As eleições presidenciais francesas expõem o aprofundamento das clivagens sociais do país.
Em primeiro lugar, é digno de nota que 52% dos votos válidos foram dados a candidatos que se apresentavam como “anti-sistema” (Le Pen, Mélenchon e Zemmour). Isso significa que o francês possui, hoje, uma predisposição para certo nível de populismo, soberanismo e antiliberalismo, ainda que bastante incerto e ad hoc.
O anticomunismo e o antifascismo ainda afetam as decisões eleitorais de boa parte do eleitor francês. E vemos isso nas transferências de voto para o 2º turno. 18% dos eleitores de Mélenchon votaram em Le Pen no 2º turno (41% foram de Macron). Porém, é interessantemente: 41% dos que se consideram “mais próximos” ao France Insoumise (partido de Mélenchon) foram de Le Pen no 2º turno. 43% dos que se consideram de “extrema-esquerda” foram de Le Pen no 2º turno (ela levou também 53% dos “nem esquerda nem direita”).
A diferença para a transferência específica de Mélenchon talvez possa ser explicada pelo fato, inusitado, de que o eleitor de protesto, o “sem partido”, votou no Mélenchon, mas não em Le Pen, enquanto os mais “ideológicos” votaram na Le Pen. Peculiar.
Macron concentrou os votos das faixas etárias 18-24 e > 60. Ou seja tanto os jovens sustentados pelos pais e abobalhados como os aposentados neuróticos com o gaullismo (e que não ligam para seus filhos não se aposentarem, ao contrário).

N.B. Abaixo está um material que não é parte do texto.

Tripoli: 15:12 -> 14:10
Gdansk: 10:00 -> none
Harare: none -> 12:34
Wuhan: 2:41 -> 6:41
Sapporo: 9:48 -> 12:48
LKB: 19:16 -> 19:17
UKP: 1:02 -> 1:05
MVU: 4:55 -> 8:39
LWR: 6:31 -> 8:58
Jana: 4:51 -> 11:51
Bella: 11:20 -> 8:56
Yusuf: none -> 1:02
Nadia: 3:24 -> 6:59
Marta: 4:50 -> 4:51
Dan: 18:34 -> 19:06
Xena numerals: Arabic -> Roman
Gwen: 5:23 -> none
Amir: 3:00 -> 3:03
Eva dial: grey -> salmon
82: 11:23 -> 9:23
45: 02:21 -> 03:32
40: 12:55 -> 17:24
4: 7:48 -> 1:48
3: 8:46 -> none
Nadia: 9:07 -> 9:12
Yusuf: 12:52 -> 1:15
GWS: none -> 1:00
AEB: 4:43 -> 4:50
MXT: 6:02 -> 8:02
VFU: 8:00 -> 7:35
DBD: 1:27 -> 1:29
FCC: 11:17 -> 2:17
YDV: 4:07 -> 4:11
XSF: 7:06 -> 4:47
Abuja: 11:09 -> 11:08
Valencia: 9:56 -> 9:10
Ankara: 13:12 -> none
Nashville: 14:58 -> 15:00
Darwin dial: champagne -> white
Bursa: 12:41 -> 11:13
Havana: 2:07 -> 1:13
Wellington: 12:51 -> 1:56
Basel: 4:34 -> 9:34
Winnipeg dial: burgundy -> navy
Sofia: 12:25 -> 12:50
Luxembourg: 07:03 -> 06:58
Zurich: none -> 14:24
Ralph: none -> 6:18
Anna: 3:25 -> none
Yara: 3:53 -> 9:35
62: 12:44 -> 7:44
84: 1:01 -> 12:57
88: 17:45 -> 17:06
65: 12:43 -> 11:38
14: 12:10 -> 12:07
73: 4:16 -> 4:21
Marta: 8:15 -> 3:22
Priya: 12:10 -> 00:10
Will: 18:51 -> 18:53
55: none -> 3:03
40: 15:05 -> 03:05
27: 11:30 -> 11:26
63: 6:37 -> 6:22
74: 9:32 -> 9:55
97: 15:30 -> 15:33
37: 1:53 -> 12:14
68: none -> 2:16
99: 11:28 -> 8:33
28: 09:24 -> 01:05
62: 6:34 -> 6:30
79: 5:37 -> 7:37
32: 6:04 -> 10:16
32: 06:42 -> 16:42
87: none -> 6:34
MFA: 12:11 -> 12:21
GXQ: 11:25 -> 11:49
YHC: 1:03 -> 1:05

Já Le Pen levou a faixa entre 25 e 59, ou seja, a população efetivamente ativa.
Imensa clivagem profissional: funcionários do governo e dos setores de serviços foram de Macron, operários (67%!), autônomos e empresários-trabalhadores foram de Le Pen. 65% dos desempregados foram de Le Pen.
Na renda, quem ganha menos de 1.250 euros foi de Le Pen, enquanto as faixas salariais mais elevadas foram de Macron; e quanto maior o salário, maior a propensão a votar Macron. De fato, entre os que se consideram desprivilegiados ou parte das classes populares, Le Pen levou os votos (65% e 56% respectivamente).
Curiosamente, Macron levou a maior parte do voto católico, tanto o praticante como o não praticante (ainda que, neste último, tenha havido empate técnico entre os dois). Ou seja, a religião não entrou em questão nas eleições.
Geograficamente, Le Pen foi a favorita das cidades com menos de 100 mil habitantes. Desnecessário dizer, em Paris ela levou menos de 20% dos votos. Do outro lado, Le Pen carregou tranquilamente as províncias ultramarinas, majoritariamente negras e mestiças, como Guiana, Guadalupe, Martinica, todas com 60% para cima, mas também Reunião, Maiote e ilhas menores. Le Pen também levou a Córsega.
Em suma, confirmando previsões e reforçando tendências de 2017, o embate político na França se dá entre França Metropolitana e França Profunda; entre provincianos, descamisados, proletários e desempregados contra jovens urbanos, classe média-alta e aposentados alienados. É um conflito entre os vencedores da globalização e os derrotados da globalização. Esse conflito, com essas divisões, tende a se repetir em vários outros países do Primeiro e Terceiro Mundos.